Open gabfssilva opened 4 years ago
A Debezium connector sounds like a great idea. I took a look at the docs you mentioned. In the "Advanced Record Consuming" section it describes creating your own implementation to handle source batches of records. If calling the RecordCommitter
controls when the next batch is sent, then a Debezium Source
stage would only commit to request the next batch when there's a demand request.
https://debezium.io/documentation/reference/1.0/operations/embedded.html#advanced-consuming
I don't know enough about Debezium to know how failure recovery and/or restarts would work.

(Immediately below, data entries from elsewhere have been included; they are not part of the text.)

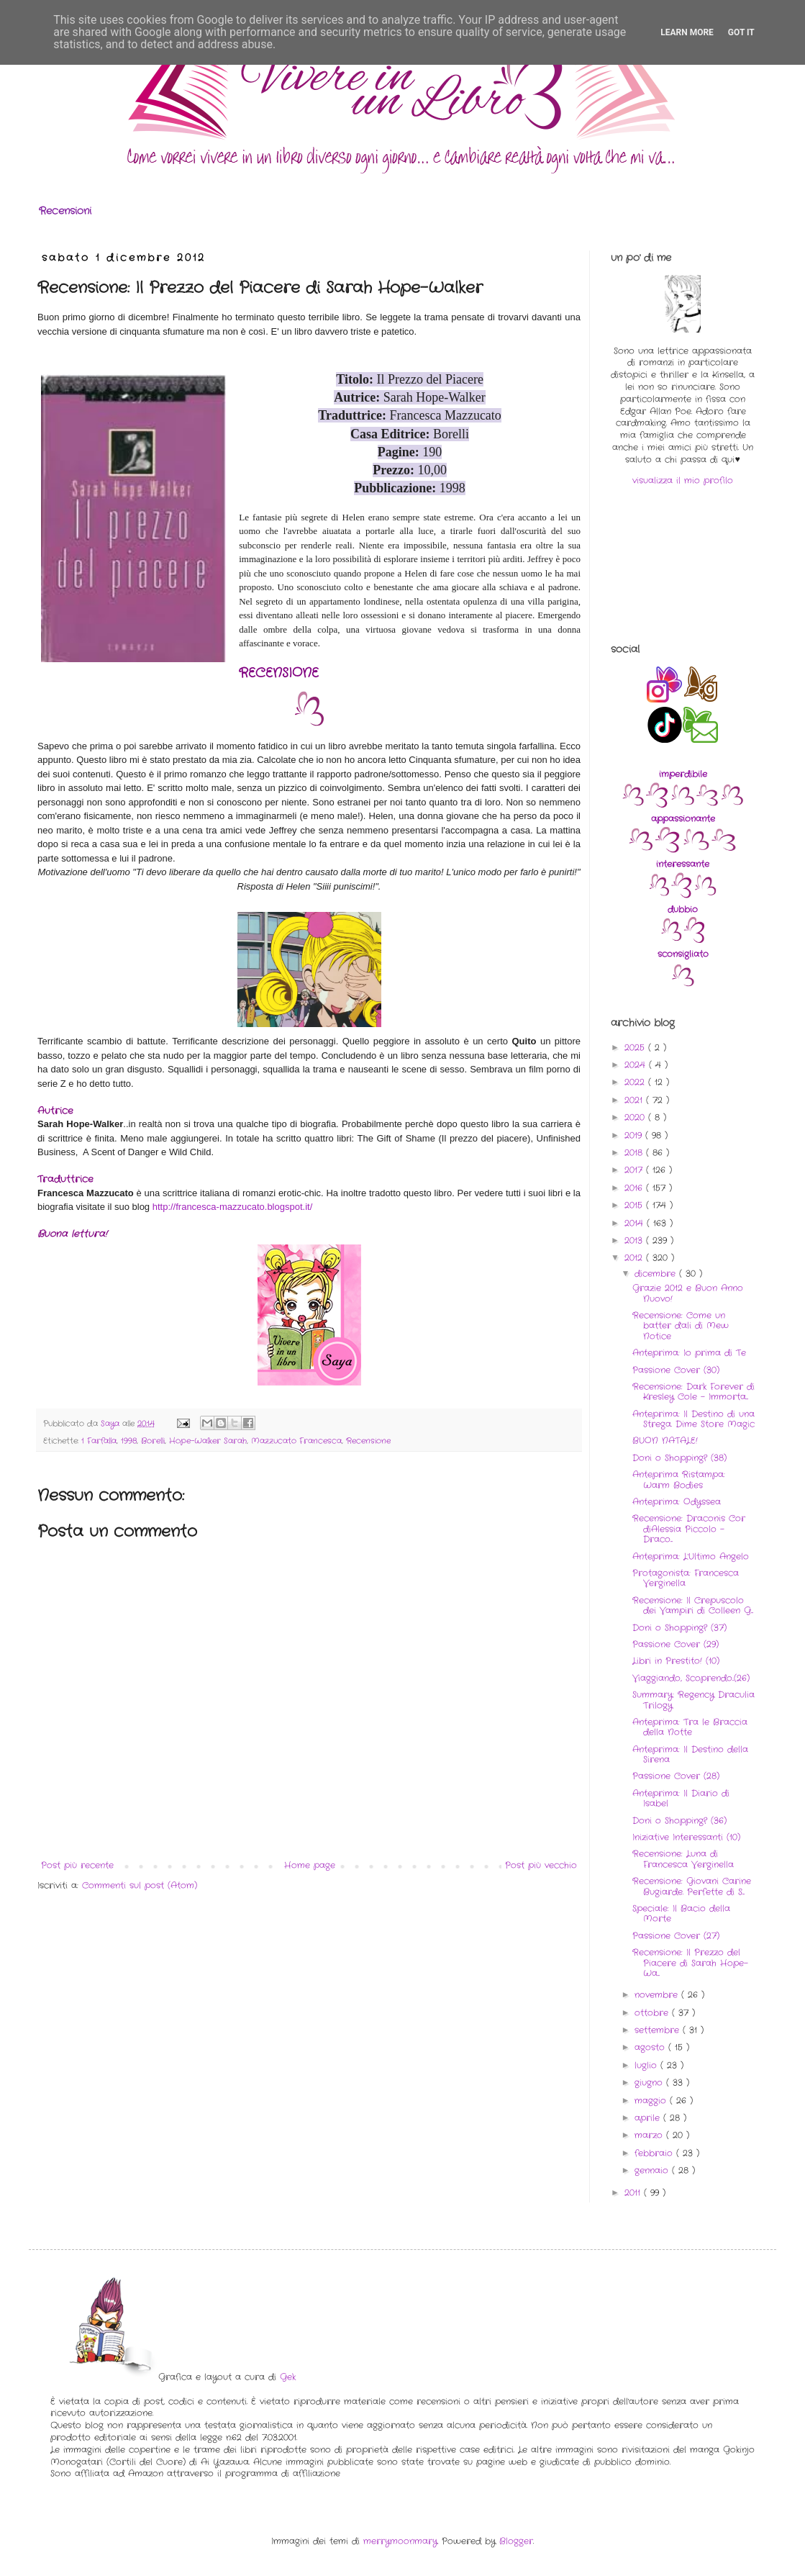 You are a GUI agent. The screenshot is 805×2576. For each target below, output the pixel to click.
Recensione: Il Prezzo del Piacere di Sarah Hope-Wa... (690, 1962)
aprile (649, 2118)
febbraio (655, 2153)
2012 (635, 1258)
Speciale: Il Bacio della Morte (681, 1913)
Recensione (368, 1441)
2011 (634, 2193)
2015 (635, 1205)
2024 (636, 1065)
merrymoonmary (400, 2541)
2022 (636, 1082)
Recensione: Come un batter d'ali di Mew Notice (680, 1325)
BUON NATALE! (665, 1440)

How do you resume from some last known position? Is the state managed in whatever state store you configure with database.history
?
I think it has to do with offset.storage
properties. There's other thing we have to look up to see if it fits well with Akka Streams. I'm afraid it relies on blocking RPC calls. It's not that big of a problem, but, it has to be very well documented.
It seems like the behavior of RecordCommitter
is just like you said. This way will be easy to implement backpressure.
I'll run some tests myself to be sure about this one, but, looks promising.
Sounds good. Looking forward to your analysis.
As I suspected, Debezium has no asynchronous backpressure mechanism. I opened a PR and commented about it with a possible solution. If it's a viable one or not, I'm not sure.
Hi, I wonder what is the status of this issue, if there is currently a workaround, best practice self implementation and so on
Short description
Implement Debezium connector
Details
Debezium is a Change Data Capture (CDC) kafka connector that integrates with several databases. Although Debezium is a kafka connector, it also works as a standalone tool: https://debezium.io/documentation/reference/1.0/operations/embedded.html
The idea here is to use Debezium as a CDC source. The only issue is understand how backpressure would work here.
I also noticied there's already a PR with a CDC connector for PostgreSQL (#891), but, be able to use CDC with other databases is a nice to have.
As I create this request, the lastest final version supports the following databases:
Apache Camel already has a component for it (actually, there are a few: one for each database). We could check on how they implement it and see if it's a viable solution for Alpakka.